For India, the future of counter-terrorism cooperation is going to be less cooperative, and the counter-terror regimes such as the UNSC Resolutions 1267, 1373, etc. rendered outdated and toothless.

What is the challenges related to definition?

  • Growing global polarisation over the Russia-Ukraine war is blurring the lines on what constitutes terrorism.
  • Away from the battlefield, the polarisation has rendered the UNSC, the body tasked with global peace, paralysed.
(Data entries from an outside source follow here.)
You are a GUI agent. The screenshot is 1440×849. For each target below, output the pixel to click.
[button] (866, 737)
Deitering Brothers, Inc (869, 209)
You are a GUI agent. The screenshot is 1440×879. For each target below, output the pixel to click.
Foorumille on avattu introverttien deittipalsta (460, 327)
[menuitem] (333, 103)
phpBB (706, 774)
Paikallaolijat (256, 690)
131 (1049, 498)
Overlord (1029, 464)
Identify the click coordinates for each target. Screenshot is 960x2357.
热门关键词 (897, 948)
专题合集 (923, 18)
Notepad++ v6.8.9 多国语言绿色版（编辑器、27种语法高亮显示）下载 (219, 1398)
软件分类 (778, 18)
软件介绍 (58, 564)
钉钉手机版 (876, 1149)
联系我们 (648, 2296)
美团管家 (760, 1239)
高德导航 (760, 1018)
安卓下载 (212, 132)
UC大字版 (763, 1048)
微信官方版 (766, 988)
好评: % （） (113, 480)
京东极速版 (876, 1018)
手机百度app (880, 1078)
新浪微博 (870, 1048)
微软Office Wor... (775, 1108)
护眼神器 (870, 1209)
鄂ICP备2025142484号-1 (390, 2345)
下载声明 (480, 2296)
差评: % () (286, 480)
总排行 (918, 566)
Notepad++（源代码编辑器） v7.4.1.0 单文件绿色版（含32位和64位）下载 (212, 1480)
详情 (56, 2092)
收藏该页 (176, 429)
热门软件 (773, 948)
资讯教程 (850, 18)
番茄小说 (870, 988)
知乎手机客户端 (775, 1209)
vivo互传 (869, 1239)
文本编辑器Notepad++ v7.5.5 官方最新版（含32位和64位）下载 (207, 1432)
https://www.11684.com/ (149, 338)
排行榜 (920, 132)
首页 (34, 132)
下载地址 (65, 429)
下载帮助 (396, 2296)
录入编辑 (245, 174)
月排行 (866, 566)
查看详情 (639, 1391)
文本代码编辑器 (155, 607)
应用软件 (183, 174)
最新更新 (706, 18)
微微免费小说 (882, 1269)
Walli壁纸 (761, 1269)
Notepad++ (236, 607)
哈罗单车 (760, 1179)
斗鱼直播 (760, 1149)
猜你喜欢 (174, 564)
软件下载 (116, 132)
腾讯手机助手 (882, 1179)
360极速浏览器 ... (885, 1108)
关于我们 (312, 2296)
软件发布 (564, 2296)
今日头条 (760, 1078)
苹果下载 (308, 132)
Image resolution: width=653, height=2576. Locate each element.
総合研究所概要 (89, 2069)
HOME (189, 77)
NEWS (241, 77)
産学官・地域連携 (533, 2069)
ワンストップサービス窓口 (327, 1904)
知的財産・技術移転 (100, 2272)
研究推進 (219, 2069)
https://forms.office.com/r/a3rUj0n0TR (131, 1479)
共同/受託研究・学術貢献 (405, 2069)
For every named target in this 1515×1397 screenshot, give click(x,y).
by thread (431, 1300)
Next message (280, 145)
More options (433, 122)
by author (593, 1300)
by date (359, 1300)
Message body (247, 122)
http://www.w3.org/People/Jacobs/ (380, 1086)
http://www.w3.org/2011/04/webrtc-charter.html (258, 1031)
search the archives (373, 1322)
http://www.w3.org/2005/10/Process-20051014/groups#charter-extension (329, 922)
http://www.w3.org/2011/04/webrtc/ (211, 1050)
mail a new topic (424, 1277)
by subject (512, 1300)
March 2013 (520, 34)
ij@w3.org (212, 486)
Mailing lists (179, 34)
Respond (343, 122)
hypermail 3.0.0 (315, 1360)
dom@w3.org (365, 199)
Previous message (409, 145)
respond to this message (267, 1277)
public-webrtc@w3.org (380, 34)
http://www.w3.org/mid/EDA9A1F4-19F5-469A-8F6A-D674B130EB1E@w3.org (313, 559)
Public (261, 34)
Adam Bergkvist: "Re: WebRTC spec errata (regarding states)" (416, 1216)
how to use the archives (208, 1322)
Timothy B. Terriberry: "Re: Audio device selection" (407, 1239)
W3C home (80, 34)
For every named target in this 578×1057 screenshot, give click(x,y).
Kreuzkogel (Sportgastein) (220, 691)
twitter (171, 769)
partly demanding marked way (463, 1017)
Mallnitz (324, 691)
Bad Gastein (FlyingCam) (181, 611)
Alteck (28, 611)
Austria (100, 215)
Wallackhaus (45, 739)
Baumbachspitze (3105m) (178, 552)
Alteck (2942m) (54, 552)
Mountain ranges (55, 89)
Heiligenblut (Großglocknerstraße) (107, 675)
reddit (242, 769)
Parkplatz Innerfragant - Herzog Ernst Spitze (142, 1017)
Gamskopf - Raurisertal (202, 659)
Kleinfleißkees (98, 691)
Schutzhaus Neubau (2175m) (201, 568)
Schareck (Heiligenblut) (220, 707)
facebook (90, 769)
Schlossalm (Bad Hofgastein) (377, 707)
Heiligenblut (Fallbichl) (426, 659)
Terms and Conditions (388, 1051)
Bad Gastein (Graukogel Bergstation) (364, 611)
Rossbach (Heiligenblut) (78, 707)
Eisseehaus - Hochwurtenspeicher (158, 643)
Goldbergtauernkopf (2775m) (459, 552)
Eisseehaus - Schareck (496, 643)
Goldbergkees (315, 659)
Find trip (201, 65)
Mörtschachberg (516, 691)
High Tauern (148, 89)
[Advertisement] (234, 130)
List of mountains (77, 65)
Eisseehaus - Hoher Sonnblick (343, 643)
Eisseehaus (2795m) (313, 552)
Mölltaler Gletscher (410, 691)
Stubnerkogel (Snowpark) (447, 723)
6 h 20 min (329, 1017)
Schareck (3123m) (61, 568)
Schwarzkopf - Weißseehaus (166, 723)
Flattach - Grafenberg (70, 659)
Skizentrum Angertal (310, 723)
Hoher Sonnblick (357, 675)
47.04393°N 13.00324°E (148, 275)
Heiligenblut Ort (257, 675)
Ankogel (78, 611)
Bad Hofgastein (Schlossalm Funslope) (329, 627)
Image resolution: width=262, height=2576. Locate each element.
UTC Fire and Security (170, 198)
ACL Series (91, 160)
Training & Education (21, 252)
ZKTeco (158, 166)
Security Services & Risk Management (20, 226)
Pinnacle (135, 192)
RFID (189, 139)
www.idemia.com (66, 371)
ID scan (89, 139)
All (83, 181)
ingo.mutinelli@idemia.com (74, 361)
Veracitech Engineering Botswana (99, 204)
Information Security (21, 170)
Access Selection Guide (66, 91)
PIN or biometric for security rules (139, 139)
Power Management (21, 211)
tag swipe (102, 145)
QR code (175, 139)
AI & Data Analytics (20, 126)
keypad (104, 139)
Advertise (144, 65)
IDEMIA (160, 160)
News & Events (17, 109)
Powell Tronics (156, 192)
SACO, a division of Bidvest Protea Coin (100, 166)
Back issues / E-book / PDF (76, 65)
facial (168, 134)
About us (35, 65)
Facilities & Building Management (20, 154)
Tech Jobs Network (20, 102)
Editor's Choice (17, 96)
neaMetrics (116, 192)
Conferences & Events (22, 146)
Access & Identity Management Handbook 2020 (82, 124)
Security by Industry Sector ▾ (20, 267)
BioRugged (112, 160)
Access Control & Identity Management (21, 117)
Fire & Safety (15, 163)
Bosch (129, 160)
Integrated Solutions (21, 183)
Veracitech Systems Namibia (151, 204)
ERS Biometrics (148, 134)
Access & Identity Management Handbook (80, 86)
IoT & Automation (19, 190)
This is because
    1. The UNSC is unable to pass any meaningful resolutions that aren’t vetoed by Russia or western members.
    2. China has been able to block as many as 5 terror designations requested by India and the US.
  • The biggest opportunity lost due to the UNSC’s other preoccupations has been the need to move forward on India’s proposal, of 1996, of the Comprehensive Convention on International Terrorism (CCIT).

What is the challenge related to technologies?

  • The next challenge comes from emerging technologies and the weaponisation of different mechanisms for terrorism purposes.
  • Drones are already being used to deliver funds, drugs, weapons, ammunition and even improvised explosive devices.
  • After the COVID-19 pandemic, worries have grown about the use of biowarfare, and Gain-of-Function (GoF) research to mutate viruses and vectors which could be released into targeted populations.
  • In a future that is already here, the use of artificial intelligence (AI) systems and robotic soldiers makes it even easier to perpetrate mass attacks while maintaining anonymity.
  • Terror financing uses bitcoins and cryptocurrency, and terror communications use social media, dark web and gaming centres.

There is a need for a global consensus on regulating the use of these emergent technologies by all states, in order to distinguish their use from those by designated terror entities, or state-sponsored terrorists.

What is needed?

  • There are no globally accepted norms on how and in what measure one is to respond to those attacks: whether it is
    1. The U.S.’s flattening of Afghanistan post-9/11,
    2. Pakistan’s aerial strikes in Swat and Balochistan,
    3. India’s crossing of the UN-monitored Line of Control after the Uri attack (2016) and missile strikes on Pakistani territory (Balakot, in 2019) after the Pulwama suicide bombing (2019), or
    4. Israel’s bombardment of buildings in Gaza.
  • Without some consensus on what constitutes terror, no war on terrorism can be truly global.

What is next?

  • Global inequity, climate change, pandemics, and food and energy shortages are going to be the next big drivers of violence in the world.
  • But, at present, the global stakeholders are distracted by territorial disputes and narrow political differences.
  • Terrorist acts of the future will grow more lethal, will need fewer people to carry out, and with their sponsors having more and more anonymity.
  • India, as host of these counter-terrorism events, the Shanghai Cooperation Organization (SCO) and the next G-20, must
    1. Stop fighting the “last war” on terrorism and
    2. Steer the global narrative towards preparing for the next ones.

Reference

  1. The Hindu | ‘No consensus’ is derailing counter-terror diplomacy
  2. UN | UNSC Counter-Terrorism Committee adopts Delhi Declaration
  3. Live Mint | What is the Comprehensive Convention on International Terrorism?

Quick Facts

Comprehensive Convention on International Terrorism

  • The Comprehensive Convention on International Terrorism (CCIT) was proposed by India in 1996.
  • It provides a legal framework which makes it binding on all signatories to deny funds and safe havens to terrorist groups.
  • The original draft that was tabled in 1996 and discussed until April 2013 included following major objectives:
    1. To have a universal definition of terrorism that all 193-members of the UNGA will adopt into their own criminal law
    2. To ban all terror groups and shut down terror camps
    3. To prosecute all terrorists under special laws
    4. To make cross-border terrorism an extraditable offence worldwide.
  • India has condemned terrorism in its all forms and stressed that it requires a holistic approach and collective action to tackle it.